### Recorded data
- - - - - - -

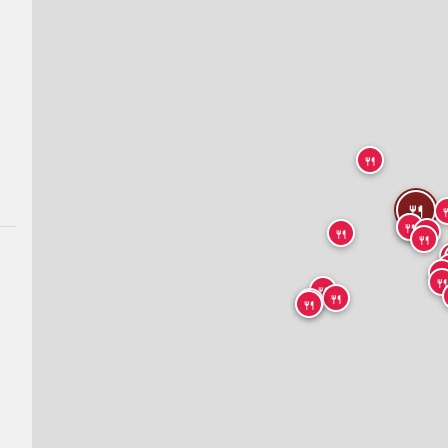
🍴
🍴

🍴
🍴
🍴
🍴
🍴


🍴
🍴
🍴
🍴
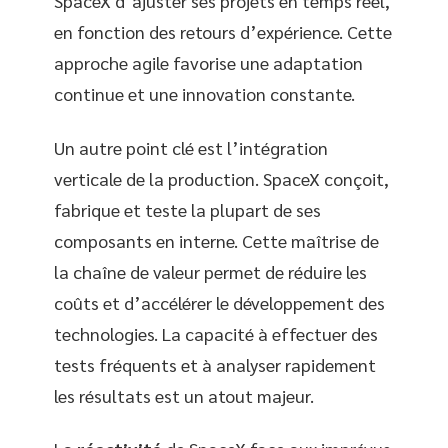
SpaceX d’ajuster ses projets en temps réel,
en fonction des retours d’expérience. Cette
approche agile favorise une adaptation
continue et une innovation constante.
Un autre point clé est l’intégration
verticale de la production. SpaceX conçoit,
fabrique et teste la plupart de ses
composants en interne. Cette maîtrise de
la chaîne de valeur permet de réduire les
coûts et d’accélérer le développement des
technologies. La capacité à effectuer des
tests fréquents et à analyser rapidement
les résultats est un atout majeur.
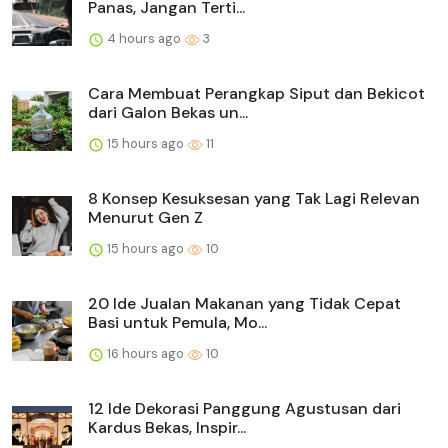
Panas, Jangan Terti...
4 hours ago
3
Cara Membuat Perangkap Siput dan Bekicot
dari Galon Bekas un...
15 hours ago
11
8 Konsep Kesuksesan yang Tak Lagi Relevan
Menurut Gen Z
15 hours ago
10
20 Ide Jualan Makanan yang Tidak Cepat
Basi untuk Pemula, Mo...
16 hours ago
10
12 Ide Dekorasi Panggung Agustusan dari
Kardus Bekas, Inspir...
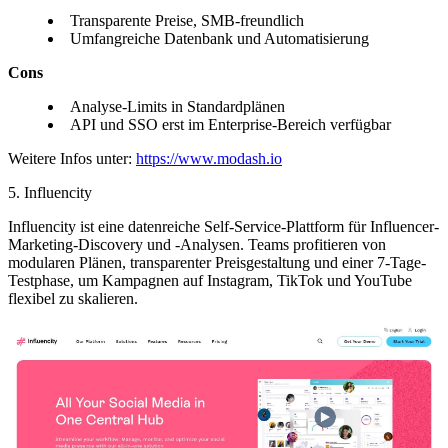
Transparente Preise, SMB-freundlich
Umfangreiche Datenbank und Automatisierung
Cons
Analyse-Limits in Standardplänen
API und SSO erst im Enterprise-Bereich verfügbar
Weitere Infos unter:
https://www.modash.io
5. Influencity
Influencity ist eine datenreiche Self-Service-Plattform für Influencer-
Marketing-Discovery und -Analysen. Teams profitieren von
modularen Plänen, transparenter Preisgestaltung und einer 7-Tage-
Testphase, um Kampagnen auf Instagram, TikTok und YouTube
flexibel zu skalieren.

- - - - - - -

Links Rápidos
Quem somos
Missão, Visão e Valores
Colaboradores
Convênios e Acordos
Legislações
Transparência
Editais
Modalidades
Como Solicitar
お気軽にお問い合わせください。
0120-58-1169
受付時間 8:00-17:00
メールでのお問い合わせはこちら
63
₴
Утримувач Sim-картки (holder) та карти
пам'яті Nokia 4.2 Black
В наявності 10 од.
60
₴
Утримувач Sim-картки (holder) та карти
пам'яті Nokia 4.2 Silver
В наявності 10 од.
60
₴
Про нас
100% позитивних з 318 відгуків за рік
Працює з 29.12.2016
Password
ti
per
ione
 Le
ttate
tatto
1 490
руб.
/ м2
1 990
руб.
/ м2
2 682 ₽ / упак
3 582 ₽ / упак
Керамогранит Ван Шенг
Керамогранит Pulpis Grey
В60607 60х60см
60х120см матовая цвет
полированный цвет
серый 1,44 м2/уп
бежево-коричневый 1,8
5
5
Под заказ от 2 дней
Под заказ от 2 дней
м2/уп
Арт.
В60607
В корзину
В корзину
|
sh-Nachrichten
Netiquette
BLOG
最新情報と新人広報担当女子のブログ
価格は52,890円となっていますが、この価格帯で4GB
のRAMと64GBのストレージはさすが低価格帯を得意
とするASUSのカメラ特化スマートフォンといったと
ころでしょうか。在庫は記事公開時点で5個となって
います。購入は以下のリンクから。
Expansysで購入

- - - - - - -

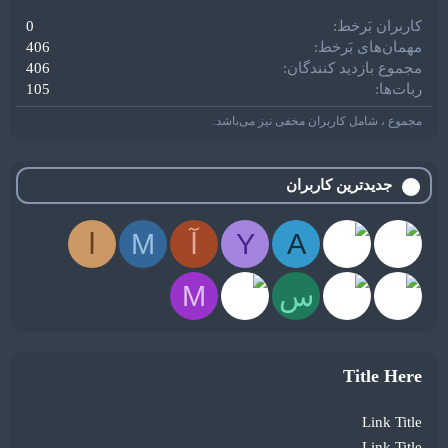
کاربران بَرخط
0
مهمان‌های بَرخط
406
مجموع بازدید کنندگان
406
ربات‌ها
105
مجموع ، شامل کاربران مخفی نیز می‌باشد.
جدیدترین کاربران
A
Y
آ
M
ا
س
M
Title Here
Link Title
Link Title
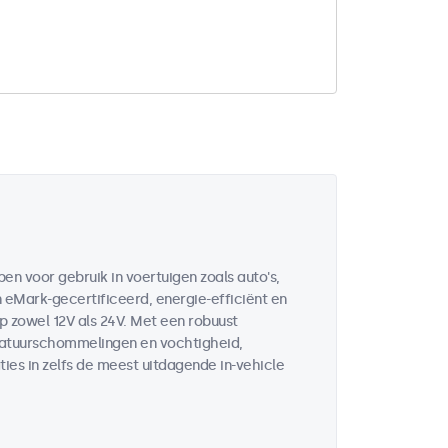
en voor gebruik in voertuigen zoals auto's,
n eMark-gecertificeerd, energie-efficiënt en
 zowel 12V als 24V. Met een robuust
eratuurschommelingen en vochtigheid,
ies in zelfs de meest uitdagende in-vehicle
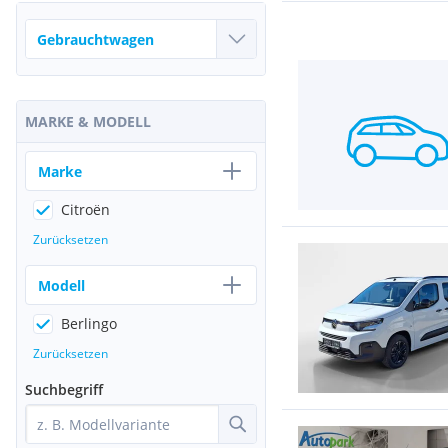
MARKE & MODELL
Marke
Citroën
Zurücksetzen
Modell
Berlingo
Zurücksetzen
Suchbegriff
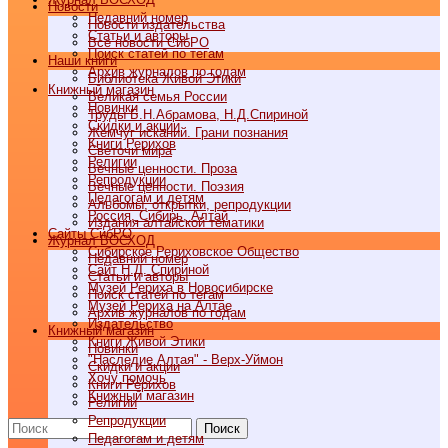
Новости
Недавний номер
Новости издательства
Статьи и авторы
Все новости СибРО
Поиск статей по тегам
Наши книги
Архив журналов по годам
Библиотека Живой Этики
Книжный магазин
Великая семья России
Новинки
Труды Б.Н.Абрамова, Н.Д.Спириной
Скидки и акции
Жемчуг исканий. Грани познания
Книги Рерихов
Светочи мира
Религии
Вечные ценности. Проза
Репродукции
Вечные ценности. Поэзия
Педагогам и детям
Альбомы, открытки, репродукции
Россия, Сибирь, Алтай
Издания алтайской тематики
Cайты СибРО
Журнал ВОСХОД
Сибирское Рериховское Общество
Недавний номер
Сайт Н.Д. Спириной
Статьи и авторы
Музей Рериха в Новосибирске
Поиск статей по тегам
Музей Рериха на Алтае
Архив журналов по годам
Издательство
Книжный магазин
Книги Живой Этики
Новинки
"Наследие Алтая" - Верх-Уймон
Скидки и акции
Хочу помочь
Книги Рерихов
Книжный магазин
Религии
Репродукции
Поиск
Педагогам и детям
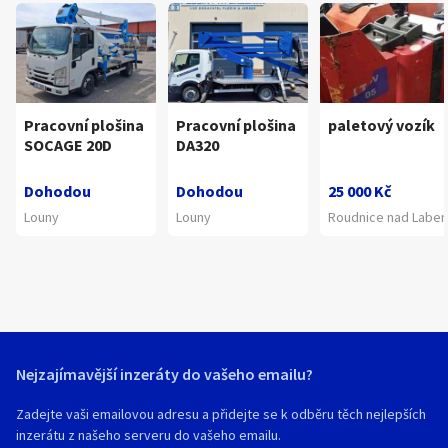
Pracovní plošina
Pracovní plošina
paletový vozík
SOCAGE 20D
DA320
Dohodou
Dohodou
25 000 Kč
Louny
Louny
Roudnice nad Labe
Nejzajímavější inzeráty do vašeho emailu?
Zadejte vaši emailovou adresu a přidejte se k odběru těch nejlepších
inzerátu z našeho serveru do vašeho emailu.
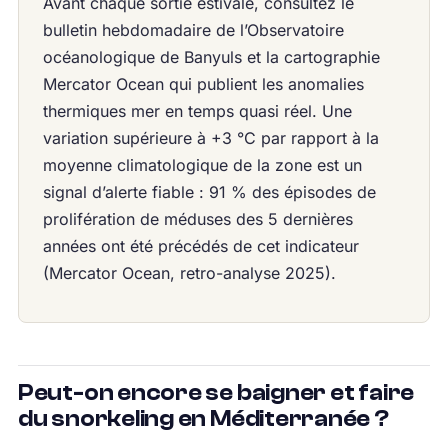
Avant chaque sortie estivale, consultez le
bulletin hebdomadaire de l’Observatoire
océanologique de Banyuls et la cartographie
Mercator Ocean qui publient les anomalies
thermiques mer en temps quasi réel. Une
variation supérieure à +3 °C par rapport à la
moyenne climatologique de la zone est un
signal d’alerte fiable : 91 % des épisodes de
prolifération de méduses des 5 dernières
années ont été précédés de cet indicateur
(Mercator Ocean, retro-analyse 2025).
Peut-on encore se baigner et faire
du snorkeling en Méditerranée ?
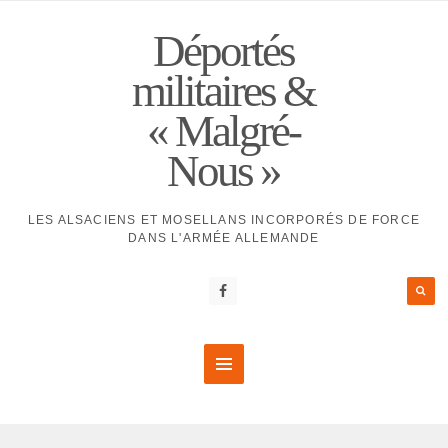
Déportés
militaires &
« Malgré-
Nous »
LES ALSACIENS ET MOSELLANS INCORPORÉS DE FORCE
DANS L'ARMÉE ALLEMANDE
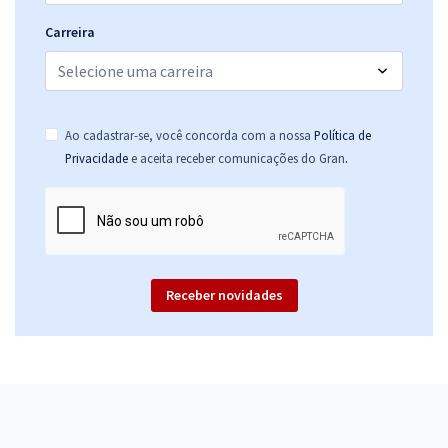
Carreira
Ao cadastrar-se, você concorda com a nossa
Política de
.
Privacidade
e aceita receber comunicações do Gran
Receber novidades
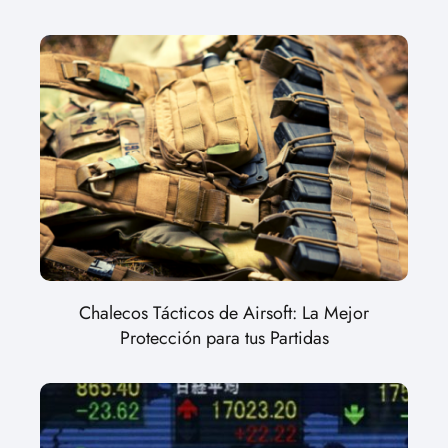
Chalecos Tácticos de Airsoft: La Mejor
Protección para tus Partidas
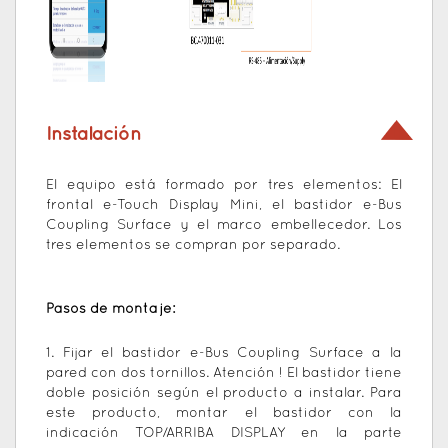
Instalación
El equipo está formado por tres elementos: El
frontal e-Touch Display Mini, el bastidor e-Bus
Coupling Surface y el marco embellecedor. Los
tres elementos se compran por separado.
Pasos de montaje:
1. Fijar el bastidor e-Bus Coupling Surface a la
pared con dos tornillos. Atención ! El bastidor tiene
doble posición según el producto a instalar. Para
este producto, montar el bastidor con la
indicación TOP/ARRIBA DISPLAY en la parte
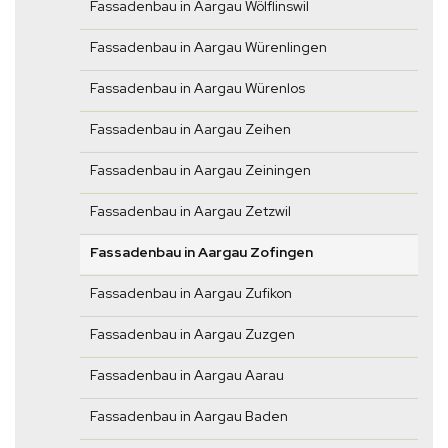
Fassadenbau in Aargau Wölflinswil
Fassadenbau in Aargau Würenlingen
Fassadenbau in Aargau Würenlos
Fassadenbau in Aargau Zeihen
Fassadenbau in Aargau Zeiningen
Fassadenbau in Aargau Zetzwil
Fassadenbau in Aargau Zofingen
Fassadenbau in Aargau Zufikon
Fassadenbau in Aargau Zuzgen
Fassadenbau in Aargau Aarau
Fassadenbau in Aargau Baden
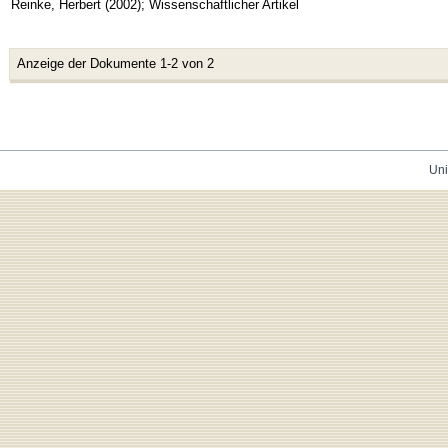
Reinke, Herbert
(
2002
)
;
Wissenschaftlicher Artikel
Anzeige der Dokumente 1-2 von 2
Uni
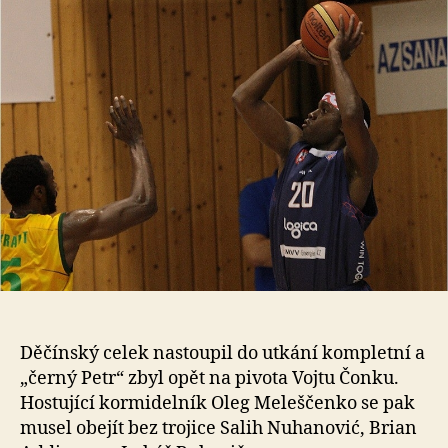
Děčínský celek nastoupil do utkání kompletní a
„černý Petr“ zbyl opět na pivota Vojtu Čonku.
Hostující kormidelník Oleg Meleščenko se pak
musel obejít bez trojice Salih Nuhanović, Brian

- - - - - - -

### Directions
Your reply should consist solely of the lines above from the line containing "Альбомы, открытки, репродукции" up to and including the line containing "bulletin hebdomadaire de l’Observatoire", reproduced exactly, minus the pictures.

### Answer box
Альбомы, открытки, репродукции
Россия, Сибирь, Алтай
Издания алтайской тематики
Cайты СибРО
Журнал ВОСХОД
Сибирское Рериховское Общество
Недавний номер
Сайт Н.Д. Спириной
Статьи и авторы
Музей Рериха в Новосибирске
Поиск статей по тегам
Музей Рериха на Алтае
Архив журналов по годам
Издательство
Книжный магазин
Книги Живой Этики
Новинки
"Наследие Алтая" - Верх-Уймон
Скидки и акции
Хочу помочь
Книги Рерихов
Книжный магазин
Религии
Репродукции
Поиск
Педагогам и детям
Pracovní plošina
Pracovní plošina
paletový vozík
SOCAGE 20D
DA320
Dohodou
Dohodou
25 000 Kč
Louny
Louny
Roudnice nad Labe
Nejzajímavější inzeráty do vašeho emailu?
Zadejte vaši emailovou adresu a přidejte se k odběru těch nejlepších
inzerátu z našeho serveru do vašeho emailu.
Avant chaque sortie estivale, consultez le
bulletin hebdomadaire de l’Observatoire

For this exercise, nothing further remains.